Major overhaul in gold mining industry underway, say top managers
Expect streamlined firms, cuts in capex and prioritising of profits, according to two Citywire-rated precious metals managers.
by Chris Sloley on Nov 22, 2012 at 14:38
The gold industry is headed for a more austere era of smaller scale, more commercially viable projects with quality taking priority over quantity, according to two leading gold fund managers.
Speaking to Citywire Global, Euro Stars A-rated manager Markus Bachmann of Craton Capital and Precious Capital’s Citywire A-rated manager Florian Siegfried stated a change is coming to operating practices in the sector.
Bachmann, who runs the Craton Capital Precious Metal Fund , said the wider financial crisis had started to impact mining firms, which were being forced to scale back larger projects and focus on profitability.
‘What was very feasible five or six years ago when these projects were planned may not happen, they are not as profitable now as the economy is much worse,’ said Bachmann.

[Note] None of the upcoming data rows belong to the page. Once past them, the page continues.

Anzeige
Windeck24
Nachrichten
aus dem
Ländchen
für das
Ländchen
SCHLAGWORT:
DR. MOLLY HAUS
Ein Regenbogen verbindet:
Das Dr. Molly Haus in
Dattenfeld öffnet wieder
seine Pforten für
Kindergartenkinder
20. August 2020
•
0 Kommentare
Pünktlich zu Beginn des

‘I think when you look at bigger picture, there is a lot of re-rating of stocks on the cards across the market because of the lot of the issue the industry is going to be confronted with.’
Rather than sinking costs into developing their own production or boosting capital expenditure, Bachmann said capex is likely to fall to negative levels and instead predicts a rise in M&A and consolidation in the sector.

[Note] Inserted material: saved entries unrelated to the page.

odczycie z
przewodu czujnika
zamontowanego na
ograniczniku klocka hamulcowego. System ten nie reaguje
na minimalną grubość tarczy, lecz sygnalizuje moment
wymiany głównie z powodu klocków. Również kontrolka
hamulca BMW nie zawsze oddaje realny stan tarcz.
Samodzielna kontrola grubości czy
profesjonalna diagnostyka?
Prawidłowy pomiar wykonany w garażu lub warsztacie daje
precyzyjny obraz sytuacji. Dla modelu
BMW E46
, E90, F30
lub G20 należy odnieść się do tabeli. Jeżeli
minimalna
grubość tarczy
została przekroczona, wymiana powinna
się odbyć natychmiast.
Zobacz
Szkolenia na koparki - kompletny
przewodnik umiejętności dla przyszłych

‘Larger companies are realising it is costing them twice as much as some of the juniors to produce the same ounce of gold and that is simply because they do it better.'
'They are more efficient and if we follow economic logic, it is unnecessary for the larger companies to do it when they could buy a firm which will do it better.’
Meanwhile, Siegfried, who runs the Precious Capital Global Mining and Metals fund, said he is concentrating his fund on producing mines and junior names, rather than large-caps or companies dependent on having a dominant market position.

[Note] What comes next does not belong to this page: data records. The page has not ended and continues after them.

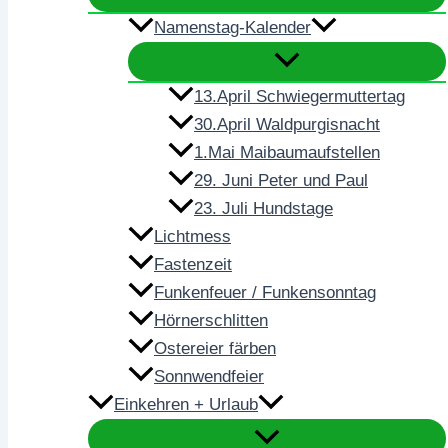
Namenstag-Kalender
13.April Schwiegermuttertag
30.April Waldpurgisnacht
1.Mai Maibaumaufstellen
29. Juni Peter und Paul
23. Juli Hundstage
Lichtmess
Fastenzeit
Funkenfeuer / Funkensonntag
Hörnerschlitten
Ostereier färben
Sonnwendfeier
Einkehren + Urlaub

‘We see potential particularly in the mid-tier stocks, which is where we want to be. A lot of them have the ability to adjust to the environment we see coming, which is the big scaling down in size, which favours those not investing $500 million into new projects.’
‘The interesting change is going to be where companies move with cash generation, it is not going to be about growth anymore, it is going to be about profitability. This means they are going to be smaller but more profitable.’
Siegfried recently added to his position in Canadian gold producers Kirkland Lake Gold and San Gold Producers. Both companies, Siegfried said, are examples of producing mines likely to benefit while firms dependent on exploration struggle.